Ohanaeze recalls that it was on Sept. 29, 1966 that the ‘ethnic cleansing in which about 30,000 Igbos were killed in the entire Northern Nigeria’ took place, adding that the date ‘is not only fundamental and sentimental but symbolic’.
According to the statement, “We passed through the valley of the shadow of death and bounced back in splendour; passed through the belly of the whale; traversed turmoil and hell and bounced back in glory.
“We celebrate the courage, tenacity and adaptability to live and thrive in all parts of the world. We celebrate the promise of God that He fights for the oppressed and that history will vindicate the just.”
Ohanaeze said it is amazing that an ethnic group that ‘suffered various kinds of injustice, alienation and relative deprivations have undauntedly remained afloat in the academia, corporate world, transportation, tourism, commerce and industry’.
The celebration, holding in Enugu, has the theme ‘Igbo Kunie’. Ogbonnia wrote that, “The theme is a clarion call for the Igbo to arise and fulfill their lofty destinies; a charge for the Igbo to awaken to the philosophy of Akuluo-uno; to galvanize Ndigbo towards unity; to rediscover and embrace our core traditional family values of one in brotherhood; to have a rethink on the security situation in Igbo homeland and a call for Ndigbo to rise to the challenge of self-destruction through the sit-at-home syndrome.”
Some of the historical tribulations of Ndigbo, according to the release, include the January 15, 1966 Ifeajuna/Nzeogwu/Ademogega coup which was tagged ‘Igbo coup’; killing of the first Nigerian military head of state, Gen GTU Aguiyi-Ironsi, on July 29, 1966 along with his host, the military governor of the Western Region, Lt. Col. Adekunle Fajuyi, by northern military officers in what was tagged ‘a counter-coup’, and the infamous Biafran War, with its attendant anti-Igbo policies such as Abandoned Property and 20 Pounds offer for any savings of an Igbo shortly after the war aimed at impoverishing them.

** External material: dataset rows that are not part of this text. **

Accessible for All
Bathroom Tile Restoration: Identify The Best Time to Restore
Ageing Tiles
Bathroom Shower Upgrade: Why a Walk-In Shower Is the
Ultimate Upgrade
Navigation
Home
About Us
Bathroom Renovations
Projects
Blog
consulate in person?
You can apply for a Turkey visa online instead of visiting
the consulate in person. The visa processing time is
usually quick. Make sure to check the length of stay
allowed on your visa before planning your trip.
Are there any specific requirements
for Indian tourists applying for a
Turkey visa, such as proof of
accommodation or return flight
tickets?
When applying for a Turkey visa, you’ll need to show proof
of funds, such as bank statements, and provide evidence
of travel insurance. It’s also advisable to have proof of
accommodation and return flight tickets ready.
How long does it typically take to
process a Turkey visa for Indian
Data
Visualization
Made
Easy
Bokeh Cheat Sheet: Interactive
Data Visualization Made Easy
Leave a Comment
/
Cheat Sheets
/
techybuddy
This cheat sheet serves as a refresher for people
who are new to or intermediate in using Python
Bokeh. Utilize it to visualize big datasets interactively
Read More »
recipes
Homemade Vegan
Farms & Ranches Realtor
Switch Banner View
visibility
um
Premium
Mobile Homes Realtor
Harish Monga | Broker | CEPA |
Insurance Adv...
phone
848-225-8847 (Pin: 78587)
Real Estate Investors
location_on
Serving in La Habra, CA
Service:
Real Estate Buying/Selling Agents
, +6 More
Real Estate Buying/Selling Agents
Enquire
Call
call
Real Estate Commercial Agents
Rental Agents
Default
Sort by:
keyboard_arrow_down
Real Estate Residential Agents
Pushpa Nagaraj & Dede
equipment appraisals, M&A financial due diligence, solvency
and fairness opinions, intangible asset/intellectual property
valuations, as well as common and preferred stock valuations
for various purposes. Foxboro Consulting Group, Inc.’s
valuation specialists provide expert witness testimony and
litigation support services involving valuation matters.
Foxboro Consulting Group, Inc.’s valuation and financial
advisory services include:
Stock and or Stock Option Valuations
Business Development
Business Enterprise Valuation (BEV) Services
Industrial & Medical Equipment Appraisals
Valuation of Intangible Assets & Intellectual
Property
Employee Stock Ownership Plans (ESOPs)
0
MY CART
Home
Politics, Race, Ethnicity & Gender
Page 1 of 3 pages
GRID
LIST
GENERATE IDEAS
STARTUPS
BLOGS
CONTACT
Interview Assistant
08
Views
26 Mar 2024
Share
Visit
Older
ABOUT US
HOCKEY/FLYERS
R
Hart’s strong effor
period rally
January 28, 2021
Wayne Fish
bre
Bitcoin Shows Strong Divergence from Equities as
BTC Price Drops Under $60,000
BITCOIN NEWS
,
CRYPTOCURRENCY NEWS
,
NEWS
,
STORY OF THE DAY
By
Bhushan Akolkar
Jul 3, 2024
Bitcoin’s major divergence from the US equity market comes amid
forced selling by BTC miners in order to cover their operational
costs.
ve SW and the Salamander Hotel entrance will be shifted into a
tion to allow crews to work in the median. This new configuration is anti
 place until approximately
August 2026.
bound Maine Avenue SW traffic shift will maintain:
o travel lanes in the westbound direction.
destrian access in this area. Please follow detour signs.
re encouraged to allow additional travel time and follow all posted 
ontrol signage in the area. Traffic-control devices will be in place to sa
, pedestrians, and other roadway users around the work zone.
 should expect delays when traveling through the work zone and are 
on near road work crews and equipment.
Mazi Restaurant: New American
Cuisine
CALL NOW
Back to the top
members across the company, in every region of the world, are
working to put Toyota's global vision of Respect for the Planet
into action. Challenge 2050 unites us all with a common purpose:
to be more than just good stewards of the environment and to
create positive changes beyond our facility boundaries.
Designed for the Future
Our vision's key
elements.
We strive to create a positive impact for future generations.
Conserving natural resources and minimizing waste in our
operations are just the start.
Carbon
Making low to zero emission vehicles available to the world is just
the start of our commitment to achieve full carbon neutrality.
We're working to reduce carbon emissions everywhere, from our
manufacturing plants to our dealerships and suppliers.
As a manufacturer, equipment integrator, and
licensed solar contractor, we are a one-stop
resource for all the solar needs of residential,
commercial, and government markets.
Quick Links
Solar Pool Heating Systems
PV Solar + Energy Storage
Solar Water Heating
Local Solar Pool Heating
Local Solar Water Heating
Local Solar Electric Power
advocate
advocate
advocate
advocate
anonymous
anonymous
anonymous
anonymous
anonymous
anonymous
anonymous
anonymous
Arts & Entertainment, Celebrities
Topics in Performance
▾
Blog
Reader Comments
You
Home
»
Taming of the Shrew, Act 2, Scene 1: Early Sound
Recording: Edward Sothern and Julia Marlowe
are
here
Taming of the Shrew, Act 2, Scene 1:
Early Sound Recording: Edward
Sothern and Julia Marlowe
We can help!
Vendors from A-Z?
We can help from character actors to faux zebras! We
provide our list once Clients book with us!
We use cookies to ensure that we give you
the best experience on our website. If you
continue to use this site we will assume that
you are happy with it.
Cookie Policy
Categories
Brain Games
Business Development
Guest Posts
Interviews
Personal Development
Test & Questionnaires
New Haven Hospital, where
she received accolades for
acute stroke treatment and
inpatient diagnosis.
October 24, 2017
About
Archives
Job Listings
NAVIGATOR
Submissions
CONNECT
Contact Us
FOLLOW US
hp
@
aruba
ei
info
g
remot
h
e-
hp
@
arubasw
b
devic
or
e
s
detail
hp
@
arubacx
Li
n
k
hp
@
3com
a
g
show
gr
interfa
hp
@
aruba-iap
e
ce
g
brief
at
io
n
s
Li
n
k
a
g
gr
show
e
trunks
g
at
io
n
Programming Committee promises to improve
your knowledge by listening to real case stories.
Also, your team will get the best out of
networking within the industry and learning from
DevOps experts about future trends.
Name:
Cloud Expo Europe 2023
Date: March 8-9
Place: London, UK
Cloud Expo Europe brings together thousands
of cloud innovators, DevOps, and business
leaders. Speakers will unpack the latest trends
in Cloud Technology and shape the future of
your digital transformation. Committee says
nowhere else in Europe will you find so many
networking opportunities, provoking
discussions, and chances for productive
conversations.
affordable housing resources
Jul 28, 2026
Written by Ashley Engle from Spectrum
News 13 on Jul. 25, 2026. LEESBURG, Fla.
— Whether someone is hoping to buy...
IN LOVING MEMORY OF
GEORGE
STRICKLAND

According to Ohanaeze, “Without sounding immodest, all Nigerians affirm that the Igbo are endowed with the highest human creative potential, perhaps in the whole Africa. Instead of mourning, we have chosen to celebrate the God’s love and kindness towards the Igbo.”
Ogbonnia extolled the president general of Ohanaeze, Chief Emmanuel Iwuanyawu, for administrative acumen in rebirthing Alaigbo.
Ogbonnia said, “Iwuanyanwu has deployed his wealth of experience and contacts to chart a paradigm shift for Ndigbo. He has embarked on a rigorous developmental agenda; some of them include: solution to the insecurity in the South East; need for an education trust fund; need for a cultural re-orientation; resuscitation of ailing industries and home-ward industrial renaissance.”
The chairman of the local organizing committee of the event is Professor Fred O. Eze, with Dr Malachy Chuma Ochie as secretary. The members are Dr Mrs Selina Ugwuoke-Adibuah, Hon Chiedozie Alex Ogbonnia, Barr Peter Aneke, Mazi Ambrose Obioha, and Mrs Odibeze Amaka Anajemba.